When Cellulose Moves: Smart Sensors and Actuators Francisco Sousa, José F. Malta, Ana P. C. Almeida Advanced Materials Technologies, 2025 Cellulose, the most abundant biopolymer on Earth, has rapidly gained attention as a key component in the development of smart materials capable of dynamic and adaptive behavior. This review highlights the unique motion and actuation capabilities of cellulose‐based systems, focusing on their ability to convert external stimuli into mechanical movement. The recent progress in cellulose‐derived soft actuators that respond to moisture, electric fields, thermal and light input, and magnetic forces is detailed – enabling programmable shape changes, bending, twisting, and locomotion. Alongside these, cellulose‐based soft sensors that transduce environmental cues though magnetic, resistive and capacitive mechanisms are examined. Special emphasis is placed on the synergy between sensing and actuation in multifunctional devices that mimic natural movement and responsiveness. Applications in wearable devices, soft robotics, biomedical systems, energy harvesting, smart packaging, and bioinspired technologies are explored to demonstrate the practical potential of these materials. The challenges in achieving robust, reversible, and multi‐stimuli‐responsive motion are also addressed, and future directions for scaling up and integrating cellulose‐based smart systems into real‐world applications are proposed.
Reentrant Spin Glass and Magnetic Skyrmions in the Co7Zn7Mn6−xFex β-Mn-Type Alloys José F. Malta, Marta S. C. Henriques, José A. Paixão, António P. Gonçalves Magnetochemistry, 2024 Co7Zn7Mn6 is a β-Mn-type alloy belonging to the CoxZnyMnz (x+y+z=20) family that notoriously features a skyrmionic magnetic phase below the ferromagnetic ordering temperature and, in addition, a reentrant spin glass transition at low temperatures. In this work, we have studied the effect of partial substitution of Mn by Fe in the magnetic properties of this alloy. Samples of Co7Zn7Mn6−xFex, 0≤x≤1, were synthesised using the Bridgman–Stockbarger method, and their structure and composition were fully characterised by XRD and EDS. VSM and AC susceptibility measurements show that the partial substitution of Mn by Fe increases TC and the skyrmionic region of the magnetic phase diagram is suppressed for x>0.5. The AC susceptibility behaviour at low temperatures can be ascribed to the presence of a reentrant spin glass state observed for all compositions, with a spin glass freezing temperature, Tg, that shifts to lower temperatures as the Fe content increases.
Synthesis and Structural and Magnetic Properties of Polycrystalline GaMo4Se8 José F. Malta, Marta S. C. Henriques, José A. Paixão, António P. Gonçalves Magnetochemistry, 2023 GaMo4Se8, is a lacunar spinel where skyrmions have been recently reported. This compound belongs to the GaM4X8 family, where M is a transition metal (V or Mo) and X is a chalcogenide (S or Se). In this work, we have obtained pure GaMo4Se8 in polycrystalline form through an innovative two-step synthetic route. Phase purity and chemical composition were confirmed through the Rietveld refinement of the powder XRD pattern, the sample characterisation having been complemented with SEM analysis. The magnetic phase diagram was investigated using DC (VSM) and AC magnetometry, which disclosed the presence of cycloidal, skyrmionic and ferromagnetic phases in polycrystalline GaMo4Se8.

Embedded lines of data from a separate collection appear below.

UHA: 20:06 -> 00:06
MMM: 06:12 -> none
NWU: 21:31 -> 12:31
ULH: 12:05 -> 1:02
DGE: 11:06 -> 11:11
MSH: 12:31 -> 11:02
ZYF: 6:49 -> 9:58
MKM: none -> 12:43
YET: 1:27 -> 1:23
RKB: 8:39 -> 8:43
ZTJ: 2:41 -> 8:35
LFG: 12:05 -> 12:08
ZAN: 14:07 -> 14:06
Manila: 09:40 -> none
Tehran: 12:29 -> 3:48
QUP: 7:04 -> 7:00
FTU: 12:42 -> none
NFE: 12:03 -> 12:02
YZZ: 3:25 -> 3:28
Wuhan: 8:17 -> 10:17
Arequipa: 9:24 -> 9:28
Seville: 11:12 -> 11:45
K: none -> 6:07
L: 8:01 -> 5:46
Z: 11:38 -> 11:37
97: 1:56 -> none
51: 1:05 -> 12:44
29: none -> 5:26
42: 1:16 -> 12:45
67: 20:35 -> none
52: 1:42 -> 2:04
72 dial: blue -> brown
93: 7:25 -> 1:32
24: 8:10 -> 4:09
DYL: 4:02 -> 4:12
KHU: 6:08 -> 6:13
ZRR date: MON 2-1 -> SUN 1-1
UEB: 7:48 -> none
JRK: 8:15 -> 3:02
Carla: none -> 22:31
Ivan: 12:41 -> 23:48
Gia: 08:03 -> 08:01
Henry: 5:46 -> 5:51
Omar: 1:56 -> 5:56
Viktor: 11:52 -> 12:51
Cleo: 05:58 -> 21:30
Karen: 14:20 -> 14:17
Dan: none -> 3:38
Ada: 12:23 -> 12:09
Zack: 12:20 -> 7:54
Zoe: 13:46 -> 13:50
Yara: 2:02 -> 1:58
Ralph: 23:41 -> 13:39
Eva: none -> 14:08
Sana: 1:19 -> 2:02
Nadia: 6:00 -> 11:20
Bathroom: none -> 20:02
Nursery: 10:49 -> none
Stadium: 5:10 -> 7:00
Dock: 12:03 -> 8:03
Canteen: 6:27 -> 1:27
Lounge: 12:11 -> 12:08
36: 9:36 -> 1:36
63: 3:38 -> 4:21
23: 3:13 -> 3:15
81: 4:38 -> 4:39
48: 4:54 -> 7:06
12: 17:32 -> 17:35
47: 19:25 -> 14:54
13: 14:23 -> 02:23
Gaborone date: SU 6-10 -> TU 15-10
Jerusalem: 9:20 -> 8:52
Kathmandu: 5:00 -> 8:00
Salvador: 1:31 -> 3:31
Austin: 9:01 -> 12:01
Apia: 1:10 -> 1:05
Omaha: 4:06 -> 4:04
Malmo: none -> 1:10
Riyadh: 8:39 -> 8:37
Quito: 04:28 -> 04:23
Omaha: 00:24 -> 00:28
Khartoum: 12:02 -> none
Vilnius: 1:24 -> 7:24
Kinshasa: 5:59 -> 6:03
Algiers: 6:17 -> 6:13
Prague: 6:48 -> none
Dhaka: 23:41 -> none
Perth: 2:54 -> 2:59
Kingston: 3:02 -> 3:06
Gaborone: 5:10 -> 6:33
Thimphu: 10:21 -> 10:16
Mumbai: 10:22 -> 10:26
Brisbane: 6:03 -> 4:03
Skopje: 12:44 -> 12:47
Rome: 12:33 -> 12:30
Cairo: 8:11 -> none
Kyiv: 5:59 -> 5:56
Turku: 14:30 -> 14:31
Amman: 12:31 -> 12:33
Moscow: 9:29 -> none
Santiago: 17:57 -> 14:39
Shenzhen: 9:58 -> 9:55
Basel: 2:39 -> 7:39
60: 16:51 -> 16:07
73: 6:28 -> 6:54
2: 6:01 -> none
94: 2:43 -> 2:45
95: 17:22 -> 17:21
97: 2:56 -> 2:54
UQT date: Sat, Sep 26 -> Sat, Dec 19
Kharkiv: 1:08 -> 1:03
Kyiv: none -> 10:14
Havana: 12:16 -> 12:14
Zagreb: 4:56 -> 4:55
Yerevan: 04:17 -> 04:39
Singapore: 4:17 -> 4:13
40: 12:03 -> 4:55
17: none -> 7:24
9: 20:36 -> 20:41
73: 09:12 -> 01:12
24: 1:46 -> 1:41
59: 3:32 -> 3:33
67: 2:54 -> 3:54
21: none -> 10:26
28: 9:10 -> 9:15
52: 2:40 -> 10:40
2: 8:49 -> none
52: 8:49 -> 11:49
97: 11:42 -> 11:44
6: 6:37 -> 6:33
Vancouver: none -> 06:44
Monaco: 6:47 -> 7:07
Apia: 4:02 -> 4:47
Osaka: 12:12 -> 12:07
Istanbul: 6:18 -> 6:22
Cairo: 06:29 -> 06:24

Thermoelectric Properties of Nickel and Selenium Co-Doped Tetrahedrite Duarte Moço, José F. Malta, Luís F. Santos, Elsa B. Lopes, António P. Gonçalves Materials, 2023 As the search continues for novel, cheaper, more sustainable, and environmentally friendly thermoelectric materials in order to expand the range of applications of thermoelectric devices, the tetrahedrite mineral (Cu12Sb4S13) stands out as a potential candidate due to its high abundance, low toxicity, and good thermoelectric performance. Unfortunately, as most current thermoelectric materials achieve zTs above 1.0, ternary tetrahedrite is not a suitable alternative. Still, improvement of its thermoelectric performance has been achieved to zTs ≈ 1 via isovalent doping and composition tuning, but most studies were limited to a single doping element. This project explores the effects of simultaneous doping with nickel and selenium in the thermoelectric properties of tetrahedrite. Simulated properties for different stoichiometric contents of these dopants, as well as the measured thermoelectric properties of the correspondent materials, are reported. One of the samples, Cu11.5Ni0.5Sb4S12.5Se0.5, stands out with a high power factor = 1279.99 µW/m·K2 at 300 K. After estimating the thermal conductivity, a zT = 0.325 at 300 K was obtained for this composition, which is the highest for tetrahedrites for this temperature. However, analysis of the weighted mobility shows the presence of detrimental factors, such as grain boundaries, disorder, or ionized impurity scattering, pointing to the possibility of further improvements.